Replicated Hibernate Second-Level Cache

The EclipseStore Hibernate Second-Level Cache can be extended with cache replication when deployed in an Eclipse Data Grid cluster. In a clustered environment, each application node maintains its own local cache. Without replication, cache invalidation on one node would not propagate to other nodes, leading to stale data. The clustered cache module solves this by using Apache Kafka as a messaging backbone to replicate cache events across all nodes.

For the basic, non-replicated Hibernate Second-Level Cache setup, see the EclipseStore documentation.

A full working demo application is available at cluster-hibernate-cache-demo.

How it works

Each application node runs its own EclipseStore-backed Hibernate cache. When a cache entry is created, updated or evicted on one node, the change event is published to a Kafka topic. All other nodes consume these events and update their local caches accordingly, ensuring consistency across the cluster.

Insert

When a new entity is persisted, it is added to the local cache and the insert event is replicated to all other nodes via Kafka.

Cache Replication on Insert

Update

When an entity is updated, the local cache entry is invalidated and the update event is propagated to all other nodes, which also invalidate their cached copy.

Cache Replication on Update

Delete

When an entity is deleted, it is removed from the local cache and the delete event is sent to all other nodes to evict the entry.

Cache Replication on Delete

Cache Invalidation Flow

The following example illustrates how the query cache is kept consistent across nodes when an entity is updated:

  1. A user sends an update book request that reaches Server 1.

  2. Server 1 executes the update query against the database.

  3. Hibernate updates its local update-timestamps-region cache with a new entry: the affected table name mapped to the current unix timestamp.

  4. This cache update emits an event that triggers the Kafka sender.

  5. The sender publishes a message to the Kafka server containing the table name and the new update timestamp.

  6. All other cache servers poll Kafka for new messages and receive the update.

  7. Each server inserts the new table update timestamp into its own update-timestamps-region cache.

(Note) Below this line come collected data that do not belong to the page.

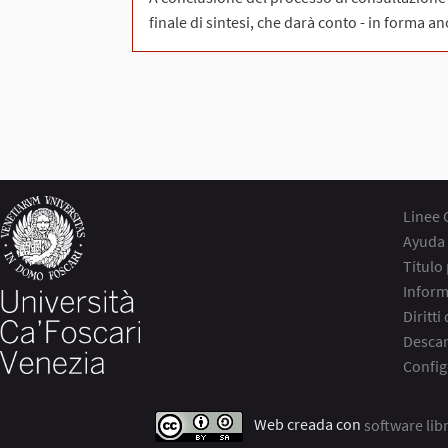
finale di sintesi, che darà conto - in forma a
Linee 
Ayuda 
Título
Inform
Diritti
Descar
Config
Web creada con
software lib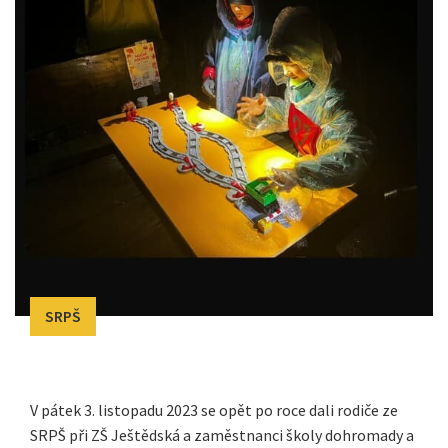
SRPŠ
V pátek 3. listopadu 2023 se opět po roce dali rodiče ze
SRPŠ při ZŠ Ještědská a zaměstnanci školy dohromady a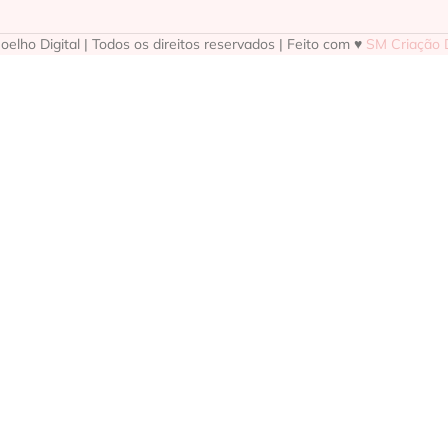
elho Digital | Todos os direitos reservados | Feito com ♥
SM Criação D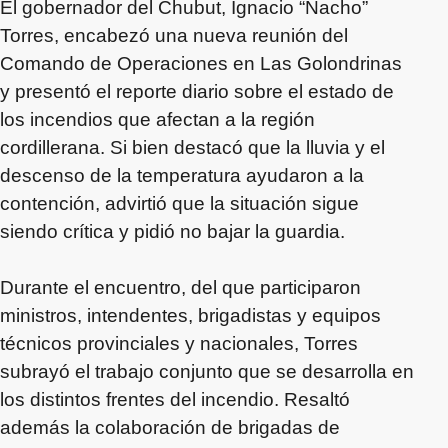
El gobernador del Chubut, Ignacio “Nacho”
Torres, encabezó una nueva reunión del
Comando de Operaciones en Las Golondrinas
y presentó el reporte diario sobre el estado de
los incendios que afectan a la región
cordillerana. Si bien destacó que la lluvia y el
descenso de la temperatura ayudaron a la
contención, advirtió que la situación sigue
siendo crítica y pidió no bajar la guardia.
Durante el encuentro, del que participaron
ministros, intendentes, brigadistas y equipos
técnicos provinciales y nacionales, Torres
subrayó el trabajo conjunto que se desarrolla en
los distintos frentes del incendio. Resaltó
además la colaboración de brigadas de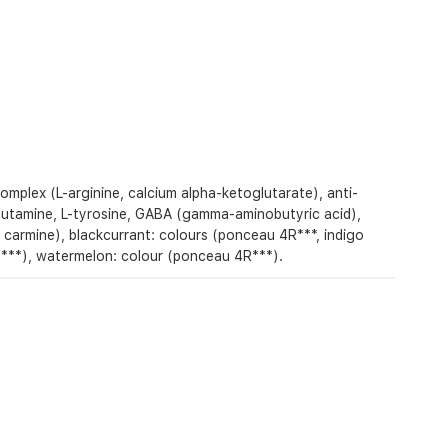
omplex (L-arginine, calcium alpha-ketoglutarate), anti-
-glutamine, L-tyrosine, GABA (gamma-aminobutyric acid),
 carmine), blackcurrant: colours (ponceau 4R***, indigo
4R***), watermelon: colour (ponceau 4R***).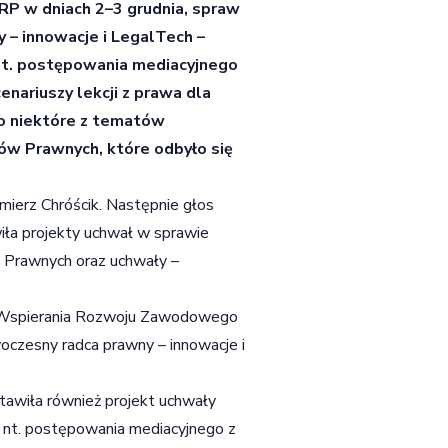
RP w dniach 2–3 grudnia, spraw
 – innowacje i LegalTech –
nt. postępowania mediacyjnego
enariuszy lekcji z prawa dla
o niektóre z tematów
ów Prawnych, które odbyło się
ierz Chróścik. Następnie głos
ła projekty uchwał w sprawie
 Prawnych oraz uchwały –
 Wspierania Rozwoju Zawodowego
woczesny radca prawny – innowacje i
wiła również projekt uchwały
 nt. postępowania mediacyjnego z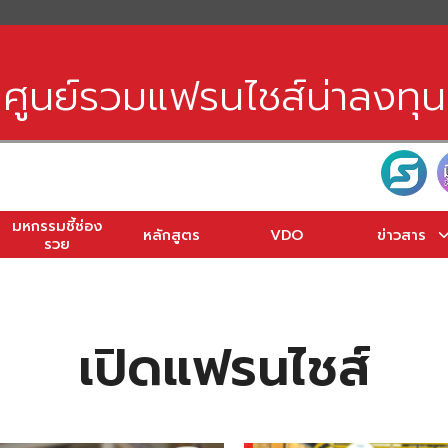
earch
r:
ศูนย์รวมแฟรนไชส์น่าลงทุน
มหกรรมชี้ช่อง
หลักสูตร
VDO
ข่าวสาร
รวย
เปิดแฟรนไชส์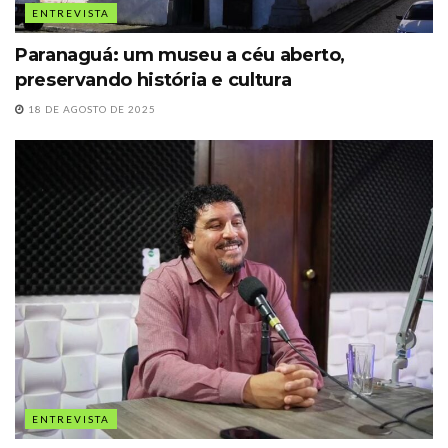
ENTREVISTA
Paranaguá: um museu a céu aberto,
preservando história e cultura
18 DE AGOSTO DE 2025
ENTREVISTA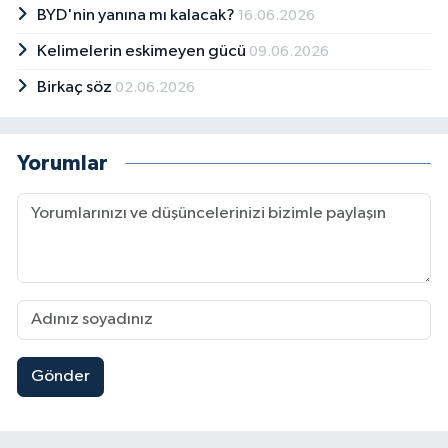
BYD'nin yanına mı kalacak?
16.06.2026
Kelimelerin eskimeyen gücü
09.06.2026
Birkaç söz
02.06.2026
Yorumlar
Gönder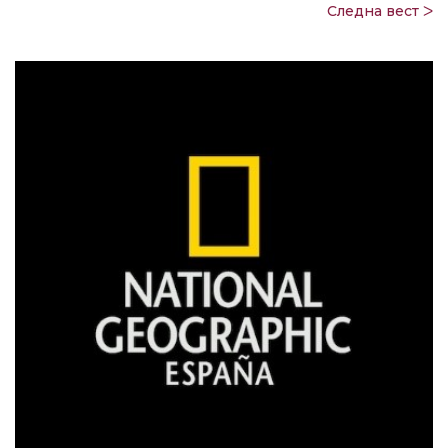
Следна вест ᐳ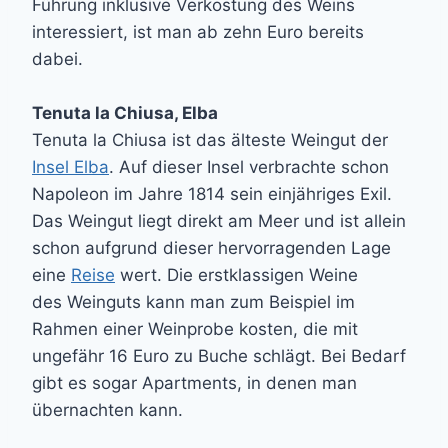
Führung inklusive Verkostung des Weins
interessiert, ist man ab zehn Euro bereits
dabei.
Tenuta la Chiusa, Elba
Tenuta la Chiusa ist das älteste Weingut der
Insel Elba
. Auf dieser Insel verbrachte schon
Napoleon im Jahre 1814 sein einjähriges Exil.
Das Weingut liegt direkt am Meer und ist allein
schon aufgrund dieser hervorragenden Lage
eine
Reise
wert. Die erstklassigen Weine
des Weinguts kann man zum Beispiel im
Rahmen einer Weinprobe kosten, die mit
ungefähr 16 Euro zu Buche schlägt. Bei Bedarf
gibt es sogar Apartments, in denen man
übernachten kann.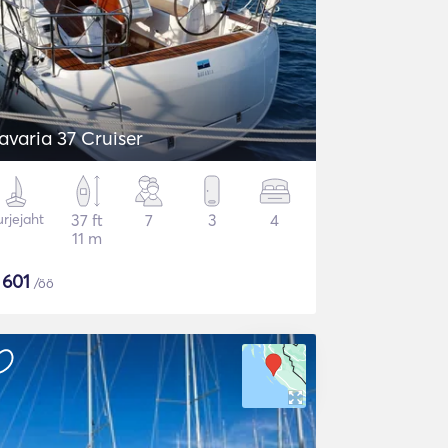
avaria 37 Cruiser
rjejaht
37 ft
7
3
4
11 m
$
601
/öö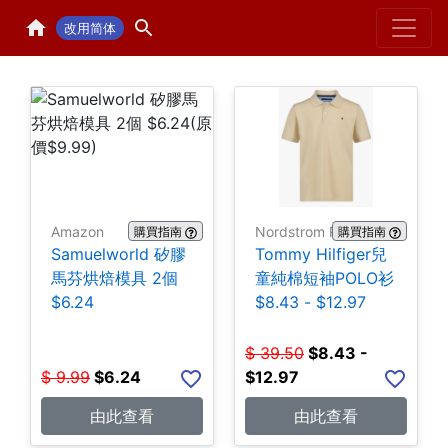
Home
H
改用简体
Amazon
Nordstrom Rack
購買指南
購買指南
Samuelworld 矽膠
Tommy Hilfiger兒
馬芬烘焙模具 2個
童純棉短袖POLO衫
$6.24
$8.43 - $12.97
$
39.50
$
8.43 -
$
9.99
$
6.24
$12.97
由此查看
由此查看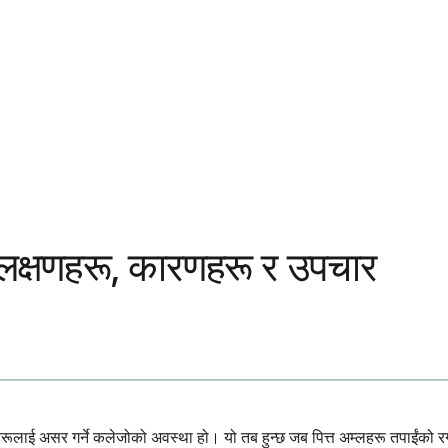
? लक्षणहरू, कारणहरू र उपचार
लाहरूलाई असर गर्ने कलेजोको अवस्था हो। यो तब हुन्छ जब पित्त अम्लहरू तपाईंको 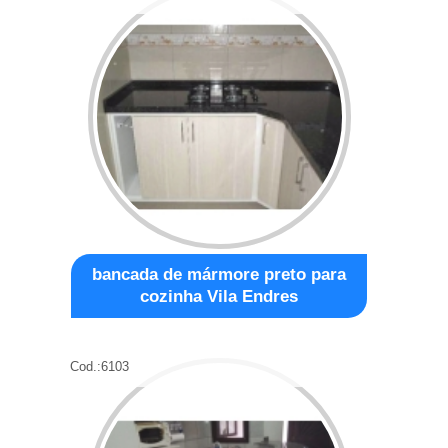
bancada de mármore preto para
cozinha Vila Endres
Cod.:
6103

  8. When the next find all books request arrives:

    • If it reaches Server 1, the result is served directly from the query cache (the cache is already up to date).

    • If it reaches Server 2, Hibernate compares the cached query result timestamp against the update-timestamps-region. Since the table was updated after the cached query result was stored, the query cache entry is considered stale. Server 2 re-executes the query against the database and caches the fresh result.